Marlborough House is a Grade I listed mansion in the City of Westminster, central London, in The Mall, London, east of St James's Palace. It was built for Sarah Churchill, Duchess of Marlborough, the favourite and confidante of Queen Anne. The Duchess wanted her new house to be "strong, plain and convenient and good". The architect Christopher Wren and his son of the same name designed a brick building with rusticated stone quoins (cornerstones) that was completed in 1711. For over a century it served as the London residence of the Dukes of Marlborough.

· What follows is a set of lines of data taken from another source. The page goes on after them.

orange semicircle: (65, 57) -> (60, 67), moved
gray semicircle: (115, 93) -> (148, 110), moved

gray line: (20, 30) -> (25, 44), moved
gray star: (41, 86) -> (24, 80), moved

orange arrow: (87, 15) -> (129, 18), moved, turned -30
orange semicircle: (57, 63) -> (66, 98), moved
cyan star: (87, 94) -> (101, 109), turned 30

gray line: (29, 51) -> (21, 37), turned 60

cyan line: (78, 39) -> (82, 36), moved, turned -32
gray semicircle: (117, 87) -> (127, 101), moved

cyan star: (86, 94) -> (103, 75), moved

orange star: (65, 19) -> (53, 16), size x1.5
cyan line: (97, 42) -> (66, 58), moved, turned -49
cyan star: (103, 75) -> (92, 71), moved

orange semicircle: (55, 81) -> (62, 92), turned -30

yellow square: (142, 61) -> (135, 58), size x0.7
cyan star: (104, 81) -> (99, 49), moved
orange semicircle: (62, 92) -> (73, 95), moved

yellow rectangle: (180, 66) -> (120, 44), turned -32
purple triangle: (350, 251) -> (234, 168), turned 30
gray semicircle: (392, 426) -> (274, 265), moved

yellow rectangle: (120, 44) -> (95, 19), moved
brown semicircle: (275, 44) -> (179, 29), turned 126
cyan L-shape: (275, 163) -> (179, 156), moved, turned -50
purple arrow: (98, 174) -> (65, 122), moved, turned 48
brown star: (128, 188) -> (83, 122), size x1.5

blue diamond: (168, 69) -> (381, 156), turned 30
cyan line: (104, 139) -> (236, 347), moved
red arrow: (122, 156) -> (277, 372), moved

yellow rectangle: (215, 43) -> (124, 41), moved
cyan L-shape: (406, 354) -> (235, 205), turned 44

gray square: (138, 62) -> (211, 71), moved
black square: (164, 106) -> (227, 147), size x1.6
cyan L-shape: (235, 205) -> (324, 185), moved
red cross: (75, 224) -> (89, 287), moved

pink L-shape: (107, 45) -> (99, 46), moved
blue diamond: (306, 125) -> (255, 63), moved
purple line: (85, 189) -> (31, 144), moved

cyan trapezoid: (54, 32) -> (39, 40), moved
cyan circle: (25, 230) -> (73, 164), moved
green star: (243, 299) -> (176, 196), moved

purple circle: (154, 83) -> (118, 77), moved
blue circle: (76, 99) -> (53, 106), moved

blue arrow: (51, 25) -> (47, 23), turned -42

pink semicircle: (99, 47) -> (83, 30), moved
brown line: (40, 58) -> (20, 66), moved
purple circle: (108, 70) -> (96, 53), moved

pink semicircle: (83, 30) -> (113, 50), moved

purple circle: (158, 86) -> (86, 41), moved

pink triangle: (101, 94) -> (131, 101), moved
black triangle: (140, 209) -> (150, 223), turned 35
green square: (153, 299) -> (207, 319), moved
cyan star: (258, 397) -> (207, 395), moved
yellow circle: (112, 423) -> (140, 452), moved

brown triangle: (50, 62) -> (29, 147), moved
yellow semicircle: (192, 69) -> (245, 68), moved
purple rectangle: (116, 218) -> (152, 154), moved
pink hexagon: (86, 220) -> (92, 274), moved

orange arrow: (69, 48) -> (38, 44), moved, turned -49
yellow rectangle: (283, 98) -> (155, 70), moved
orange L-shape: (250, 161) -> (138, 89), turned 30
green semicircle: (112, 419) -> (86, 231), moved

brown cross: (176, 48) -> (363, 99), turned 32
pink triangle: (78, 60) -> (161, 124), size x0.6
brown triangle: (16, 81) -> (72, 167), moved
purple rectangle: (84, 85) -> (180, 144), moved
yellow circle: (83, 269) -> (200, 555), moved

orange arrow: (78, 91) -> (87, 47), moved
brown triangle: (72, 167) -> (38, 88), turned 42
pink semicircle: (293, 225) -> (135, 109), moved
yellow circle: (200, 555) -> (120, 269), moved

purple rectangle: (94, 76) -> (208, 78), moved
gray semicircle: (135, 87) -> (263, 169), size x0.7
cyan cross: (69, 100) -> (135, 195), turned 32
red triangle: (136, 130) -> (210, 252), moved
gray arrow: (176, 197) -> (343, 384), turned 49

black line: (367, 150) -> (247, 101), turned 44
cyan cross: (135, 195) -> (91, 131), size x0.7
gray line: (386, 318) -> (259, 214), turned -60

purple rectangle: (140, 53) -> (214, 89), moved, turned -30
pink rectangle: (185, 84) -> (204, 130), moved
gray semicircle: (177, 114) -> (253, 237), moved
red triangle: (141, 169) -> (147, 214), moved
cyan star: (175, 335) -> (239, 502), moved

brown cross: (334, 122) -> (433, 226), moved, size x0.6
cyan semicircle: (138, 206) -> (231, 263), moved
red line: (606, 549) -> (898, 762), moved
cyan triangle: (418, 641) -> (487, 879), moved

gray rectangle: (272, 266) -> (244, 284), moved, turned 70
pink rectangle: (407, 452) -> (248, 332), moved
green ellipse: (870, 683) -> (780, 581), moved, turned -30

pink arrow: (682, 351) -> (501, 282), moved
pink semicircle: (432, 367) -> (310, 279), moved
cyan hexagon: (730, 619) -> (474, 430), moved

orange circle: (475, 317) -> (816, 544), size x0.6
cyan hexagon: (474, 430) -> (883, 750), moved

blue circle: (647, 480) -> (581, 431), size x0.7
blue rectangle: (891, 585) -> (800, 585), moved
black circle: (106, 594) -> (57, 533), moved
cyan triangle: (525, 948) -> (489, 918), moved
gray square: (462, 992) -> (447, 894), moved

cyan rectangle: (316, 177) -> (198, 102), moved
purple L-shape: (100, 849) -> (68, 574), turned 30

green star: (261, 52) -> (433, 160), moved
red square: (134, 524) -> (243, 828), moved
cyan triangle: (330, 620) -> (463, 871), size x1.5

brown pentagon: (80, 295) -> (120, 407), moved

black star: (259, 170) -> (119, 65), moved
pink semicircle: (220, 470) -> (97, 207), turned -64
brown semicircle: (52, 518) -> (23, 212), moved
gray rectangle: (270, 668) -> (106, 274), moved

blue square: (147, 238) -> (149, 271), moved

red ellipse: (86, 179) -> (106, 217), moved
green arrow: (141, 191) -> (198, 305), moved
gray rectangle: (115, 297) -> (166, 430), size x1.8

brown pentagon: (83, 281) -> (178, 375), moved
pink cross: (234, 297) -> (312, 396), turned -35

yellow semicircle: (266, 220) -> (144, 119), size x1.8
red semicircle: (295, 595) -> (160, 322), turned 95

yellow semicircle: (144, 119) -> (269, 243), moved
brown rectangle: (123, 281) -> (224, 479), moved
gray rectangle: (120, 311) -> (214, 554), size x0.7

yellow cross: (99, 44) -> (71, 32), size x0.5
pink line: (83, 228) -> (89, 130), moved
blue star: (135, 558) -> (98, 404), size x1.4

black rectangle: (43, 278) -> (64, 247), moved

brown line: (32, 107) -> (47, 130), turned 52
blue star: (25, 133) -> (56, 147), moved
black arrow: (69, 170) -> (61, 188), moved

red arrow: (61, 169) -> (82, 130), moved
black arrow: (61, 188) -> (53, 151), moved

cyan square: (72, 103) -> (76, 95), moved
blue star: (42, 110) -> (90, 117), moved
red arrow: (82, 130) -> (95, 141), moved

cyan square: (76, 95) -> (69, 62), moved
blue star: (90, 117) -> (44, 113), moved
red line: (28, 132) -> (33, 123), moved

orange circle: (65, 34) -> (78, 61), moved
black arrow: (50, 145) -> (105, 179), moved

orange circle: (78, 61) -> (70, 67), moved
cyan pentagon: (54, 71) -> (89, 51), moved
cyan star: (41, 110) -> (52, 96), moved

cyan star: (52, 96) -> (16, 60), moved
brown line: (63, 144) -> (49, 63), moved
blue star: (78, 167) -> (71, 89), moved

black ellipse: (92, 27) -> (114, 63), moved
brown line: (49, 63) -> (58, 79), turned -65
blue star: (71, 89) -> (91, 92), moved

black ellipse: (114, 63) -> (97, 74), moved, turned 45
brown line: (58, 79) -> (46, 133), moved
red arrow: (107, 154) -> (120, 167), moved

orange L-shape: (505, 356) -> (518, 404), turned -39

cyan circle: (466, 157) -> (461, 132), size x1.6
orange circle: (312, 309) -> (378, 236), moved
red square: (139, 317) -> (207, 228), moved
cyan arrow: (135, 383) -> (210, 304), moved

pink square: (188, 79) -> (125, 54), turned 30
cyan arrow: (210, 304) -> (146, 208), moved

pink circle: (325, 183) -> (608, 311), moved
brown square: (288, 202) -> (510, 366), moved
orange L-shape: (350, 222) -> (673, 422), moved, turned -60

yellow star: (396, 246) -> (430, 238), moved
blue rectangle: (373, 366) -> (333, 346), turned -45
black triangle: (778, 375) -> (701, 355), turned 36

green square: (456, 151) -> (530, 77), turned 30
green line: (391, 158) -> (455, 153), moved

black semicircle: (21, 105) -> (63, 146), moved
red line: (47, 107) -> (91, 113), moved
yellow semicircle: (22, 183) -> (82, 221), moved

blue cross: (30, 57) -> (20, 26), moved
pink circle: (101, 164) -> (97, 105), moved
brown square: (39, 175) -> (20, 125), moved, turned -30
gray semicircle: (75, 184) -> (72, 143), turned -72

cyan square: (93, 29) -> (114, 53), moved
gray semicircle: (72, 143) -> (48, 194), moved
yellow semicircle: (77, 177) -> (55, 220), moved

The house was taken up by the Crown in 1817. In the 1820s plans were drawn up to demolish Marlborough House and replace it with a terrace of similar dimensions to the two in neighbouring Carlton House Terrace, and this idea even featured on some contemporary maps, including Christopher and John Greenwood's large-scale London map of 1830, but the proposal was not implemented. Marlborough House was primarily used by members of the Royal Family, especially dowager queens and eldest sons of the sovereign. Queen Adelaide was given the use of Marlborough House from 1831 until her death in 1849.
From 1853 to 1861 Prince Albert, the consort of Queen Victoria, arranged for the building to be used by the "National Art Training School", later the Royal College of Art. It was then (1861–1863) substantially enlarged to designs by Sir James Pennethorne, who added a range of rooms on the north side and a deep porch. This was done for the Prince of Wales, later King Edward VII, and his wife the Princess of Wales, Alexandra of Denmark, who made their home the social centre of London, and lived there until his mother died in 1901, when Edward acceded the throne and they moved to nearby Buckingham Palace.